BTW I prefer higher anode current (4mA is in the curved part of characteristic) and lower anode voltage operating points for E88CC.
BTW I prefer higher anode current (4mA is in the curved part of characteristic) and lower anode voltage operating points for E88CC.
You are right about the operating point. But with differential pair, the nonlinearity should be partly compensated. Or am I wrong? I chose the current operating point due to the limitations of the LM334. In the simulations, the harmonic distortions came out perfectly. Of course I have to build it and take measurements.

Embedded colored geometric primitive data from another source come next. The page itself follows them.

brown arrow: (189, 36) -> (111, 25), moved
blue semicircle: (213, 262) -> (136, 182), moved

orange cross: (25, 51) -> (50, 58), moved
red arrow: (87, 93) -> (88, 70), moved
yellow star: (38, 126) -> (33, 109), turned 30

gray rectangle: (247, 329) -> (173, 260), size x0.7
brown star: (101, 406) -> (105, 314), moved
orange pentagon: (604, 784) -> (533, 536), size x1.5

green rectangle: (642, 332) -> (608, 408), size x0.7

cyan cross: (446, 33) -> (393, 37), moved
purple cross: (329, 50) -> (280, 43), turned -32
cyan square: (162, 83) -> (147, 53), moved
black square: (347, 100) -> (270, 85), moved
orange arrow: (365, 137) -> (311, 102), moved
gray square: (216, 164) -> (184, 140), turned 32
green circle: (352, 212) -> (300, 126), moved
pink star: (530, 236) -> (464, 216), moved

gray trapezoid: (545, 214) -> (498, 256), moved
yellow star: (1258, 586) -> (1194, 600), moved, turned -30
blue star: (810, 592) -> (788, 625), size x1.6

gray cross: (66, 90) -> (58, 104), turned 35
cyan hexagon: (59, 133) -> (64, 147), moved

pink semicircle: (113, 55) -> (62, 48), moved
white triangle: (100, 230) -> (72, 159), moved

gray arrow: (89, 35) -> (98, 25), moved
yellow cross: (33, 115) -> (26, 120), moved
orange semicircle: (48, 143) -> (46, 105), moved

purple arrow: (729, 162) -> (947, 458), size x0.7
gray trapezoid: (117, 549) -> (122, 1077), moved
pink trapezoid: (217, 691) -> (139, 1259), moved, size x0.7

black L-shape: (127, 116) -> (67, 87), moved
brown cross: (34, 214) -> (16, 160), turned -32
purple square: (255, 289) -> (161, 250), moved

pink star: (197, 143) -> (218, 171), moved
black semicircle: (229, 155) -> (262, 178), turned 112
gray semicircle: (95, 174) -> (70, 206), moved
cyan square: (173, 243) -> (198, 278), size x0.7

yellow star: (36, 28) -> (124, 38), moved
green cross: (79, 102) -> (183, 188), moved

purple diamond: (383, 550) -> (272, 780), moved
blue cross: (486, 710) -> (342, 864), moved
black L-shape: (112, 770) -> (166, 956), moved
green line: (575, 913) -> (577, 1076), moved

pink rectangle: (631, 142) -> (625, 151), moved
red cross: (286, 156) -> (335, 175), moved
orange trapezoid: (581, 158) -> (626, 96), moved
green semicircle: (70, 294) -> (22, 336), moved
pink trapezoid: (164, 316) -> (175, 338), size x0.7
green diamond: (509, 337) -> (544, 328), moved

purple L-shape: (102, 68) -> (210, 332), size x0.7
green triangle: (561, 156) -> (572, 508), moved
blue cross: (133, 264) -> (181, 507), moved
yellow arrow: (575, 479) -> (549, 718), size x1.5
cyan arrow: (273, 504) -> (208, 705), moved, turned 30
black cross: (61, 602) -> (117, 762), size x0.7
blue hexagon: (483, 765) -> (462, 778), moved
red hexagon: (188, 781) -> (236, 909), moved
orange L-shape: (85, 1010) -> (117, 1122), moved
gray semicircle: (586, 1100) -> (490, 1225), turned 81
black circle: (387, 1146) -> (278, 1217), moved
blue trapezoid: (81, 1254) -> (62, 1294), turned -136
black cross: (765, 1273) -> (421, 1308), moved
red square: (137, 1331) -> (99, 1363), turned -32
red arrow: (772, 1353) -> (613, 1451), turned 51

Very nice my friend. Yes, I am considering the use of trimmers in anodes and cathodes. But that's only with a real circuit and a real measurement. What do you think the distortion values would be at my operating point? It is a question of how the IMD distortion will be done - but this i see only in real measurements.
At your operating point (4mA, 170V), at 68k load the distortion is enough low ... if the output swing not too high.
At 40Vp (80Vpp) the distortion about double, than higher current (10mA), lower Ua (140V), 30k load version.
But ..these are simulations .. and simulation as correct as the mathematical models .. the real measurement is the fact.
At 40Vp (80Vpp) the distortion about double, than higher current (10mA), lower Ua (140V), 30k load version.
But ..these are simulations .. and simulation as correct as the mathematical models .. the real measurement is the fact.